Predictive analytics uses historical data, machine learning, and artificial intelligence to predict what will happen in the future. It helps application users across a variety of industries by answering the question, “What is most likely to happen based on my current data, and what can I do to change that outcome?”
For manufacturers, answering this question can help keep machines—and ultimately, the business itself—running. Let’s look at how predictive analytics can be applied to a common problem in the manufacturing industry.
Problem and Solution
For manufacturers, equipment failure can mean business failure. Machine downtime can cost millions of dollars a year in lost profits, repair costs, and lost production time for employees.
By embedding predictive analytics in their applications, manufacturing managers can monitor the condition and performance of equipment and predict failures before they happen. They can plan ahead and reallocate the load to other machines to reduce any impact on production.
Data and Techniques
In a manufacturing model, data to be analyzed may include maintenance logs maintained by the technicians, especially for older machines. For newer machines, data coming in from the different sensors of the machine—including temperature, running time, power level durations, and error messages—will be very useful.
You can use a few different predictive techniques to teach a predictive model how to flag machines that may need attention soon:
- Map sensor readings against the actual state of machines. In this approach, you run a simple clustering algorithm to see if sensor values from different machines can logically put those machines into three different groups, then compare the groupings created by the algorithm with the actual states of the machines. Ideally, the outcome for the groups generated by the algorithm will match the reality, and you can apply the model to predict future states with relative accuracy.

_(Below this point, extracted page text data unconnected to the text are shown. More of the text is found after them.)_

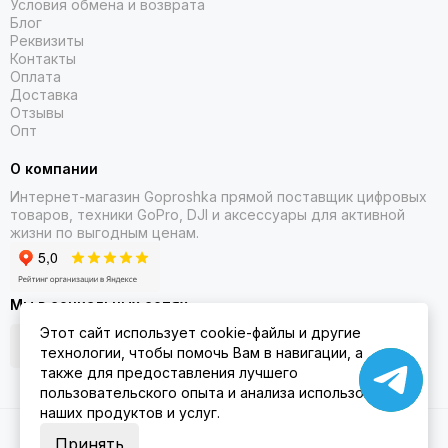
Условия обмена и возврата
Блог
Реквизиты
Контакты
Оплата
Доставка
Отзывы
Опт
О компании
Интернет-магазин Goproshka прямой поставщик цифровых
товаров, техники GoPro, DJI и аксессуары для активной
жизни по выгодным ценам.
Мы в социальных сетях
Этот сайт использует cookie-файлы и другие
технологии, чтобы помочь Вам в навигации, а
также для предоставления лучшего
пользовательского опыта и анализа использования
наших продуктов и услуг.
2026 © Goproshka.ru.
Карта сайта
Принять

- Identify correlations between sensors. Predictive analytics models may be able to identify correlations between sensor readings. For example, if the temperature reading on a machine correlates to the length of time it runs on high power, those two combined readings may put the machine at risk of downtime.
- Predict future state using sensor values. Since the machine status is a known value, you can run a classification algorithm to create a predictive model that predicts the state of the machine based on sensor values. This model can be subsequently used to predict and flag the state of machines based on the combination of new sensor values.
It’s Time to Act
Once you have trained a predictive model in the manufacturing space, you can use it to determine the likelihood of breakdowns. Plan ahead to shut machines down for preventive maintenance as needed.
You can also use predictive analytics to limit or prevent any impact on your production pipeline. By knowing which machines will go down and when, you can identify another machine or manufacturing shop that can pick up the missed load so your business doesn’t slow down.